Action item
Only the lines from the one containing "when the companies" to the end of the records belong in the answer; repeat them exactly and drop the pictures.

Exercise materials

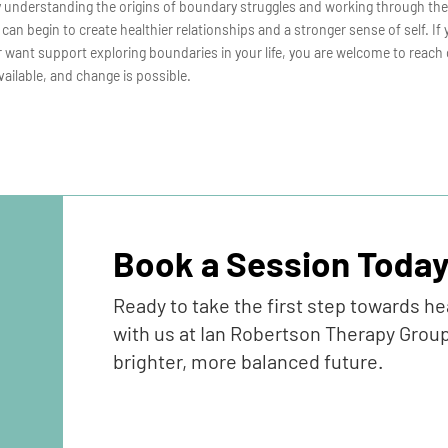
y understanding the origins of boundary struggles and working through th
 can begin to create healthier relationships and a stronger sense of self. If
 want support exploring boundaries in your life, you are welcome to reach 
vailable, and change is possible.
Book a Session Toda
Ready to take the first step towards h
with us at Ian Robertson Therapy Group
brighter, more balanced future.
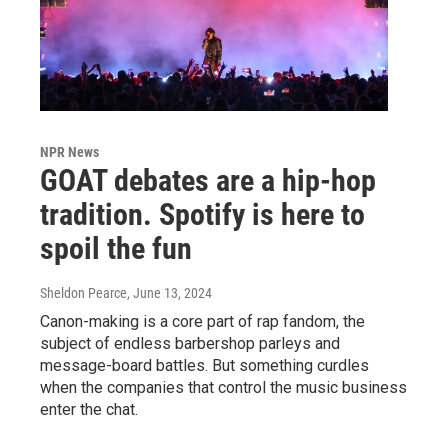
NPR News
GOAT debates are a hip-hop
tradition. Spotify is here to
spoil the fun
Sheldon Pearce
, June 13, 2024
Canon-making is a core part of rap fandom, the
subject of endless barbershop parleys and
message-board battles. But something curdles
when the companies that control the music business
enter the chat.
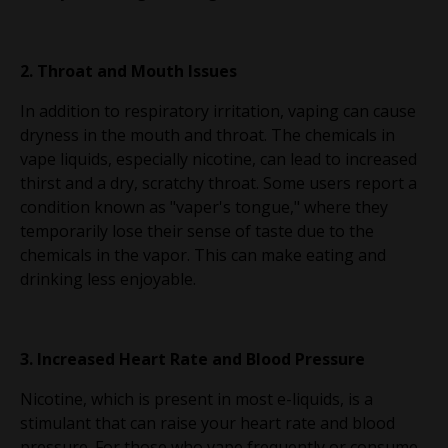
2. Throat and Mouth Issues
In addition to respiratory irritation, vaping can cause
dryness in the mouth and throat. The chemicals in
vape liquids, especially nicotine, can lead to increased
thirst and a dry, scratchy throat. Some users report a
condition known as "vaper's tongue," where they
temporarily lose their sense of taste due to the
chemicals in the vapor. This can make eating and
drinking less enjoyable.
3. Increased Heart Rate and Blood Pressure
Nicotine, which is present in most e-liquids, is a
stimulant that can raise your heart rate and blood
pressure. For those who vape frequently or consume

Task response
when the companies that control the music business
enter the chat.
2. Throat and Mouth Issues
In addition to respiratory irritation, vaping can cause
dryness in the mouth and throat. The chemicals in
vape liquids, especially nicotine, can lead to increased
thirst and a dry, scratchy throat. Some users report a
condition known as "vaper's tongue," where they
temporarily lose their sense of taste due to the
chemicals in the vapor. This can make eating and
drinking less enjoyable.
3. Increased Heart Rate and Blood Pressure
Nicotine, which is present in most e-liquids, is a
stimulant that can raise your heart rate and blood
pressure. For those who vape frequently or consume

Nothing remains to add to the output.